Doctoring in Nicaragua by Greg Stidham
Greg Stidham’s Doctoring in Nicaragua is a very moving collection of poems garnered through his lifetime of pediatric critical care. Added to that, his experiences with aging parents and even now his own personal walk along that path. These, his beautiful poems, were in their creation a way in which he might ‘make sense’, for both the reader and himself, of his journey of working through and processing those immense realms of grieve, of passing, of hope, of sometimes even jubilation – this thing called ‘life’. –Bruce Kauffman, author of four complete collections of poetry and four chapbooks. His most recent collection is an evening absence still waiting for moon.
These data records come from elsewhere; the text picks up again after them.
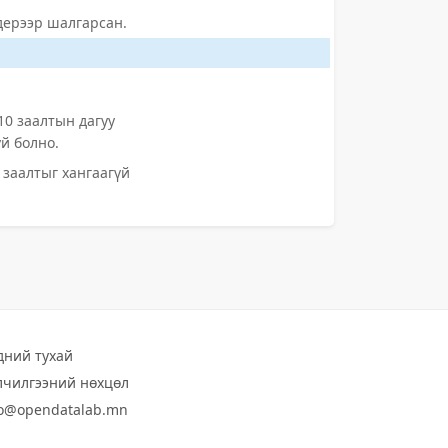
дерээр шалгарсан.
0 заалтын дагуу
й болно.
заалтыг хангаагүй
дний тухай
лчилгээний нөхцөл
fo@opendatalab.mn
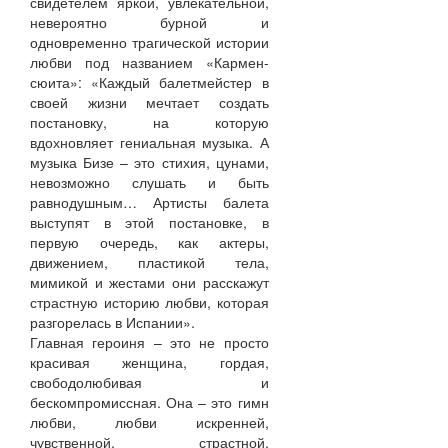
свидетелем яркой, увлекательной,
невероятно бурной и
одновременно трагической истории
любви под названием «Кармен-
сюита»: «Каждый балетмейстер в
своей жизни мечтает создать
постановку, на которую
вдохновляет гениальная музыка. А
музыка Бизе – это стихия, цунами,
невозможно слушать и быть
равнодушным… Артисты балета
выступят в этой постановке, в
первую очередь, как актеры,
движением, пластикой тела,
мимикой и жестами они расскажут
страстную историю любви, которая
разгорелась в Испании».
Главная героиня – это не просто
красивая женщина, гордая,
свободолюбивая и
бескомпромиссная. Она – это гимн
любви, любви искренней,
чувственной, страстной,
Greg Stidham‘s poetry is astounding and unique. Not since John Stone or William Carlos Williams have I witnessed a writer blend their professional past of practicing medicine with evocative, emotionally intelligent, and resonant power that good poets infuse in their work. Not all of Stidham’s poems focus on his expertise in medicine and the emotions a doctor feels when he prevails or simply cannot succeed for circumstances beyond his control, but those that do (and those that don’t!) build a bridge of empathy to the reader, such that a wide array of people from unnumbered backgrounds are granted entrance to his poems without fear of a voice too technical, cerebral, myopic. Indeed, that is Stidham’s greatest strength as writer: his accessible poems are predominately elegiac; but, as with great elegies, his poems celebrate moments in waking life in which one ponders the miraculous improbability that we live and perceive. Doctoring in Nicaragua is a chapbook that I will return to repeatedly for its profound knowledge and, most importantly, wisdom. –William Wright, author of seven collections of poetry, including forthcoming Grass Chapels.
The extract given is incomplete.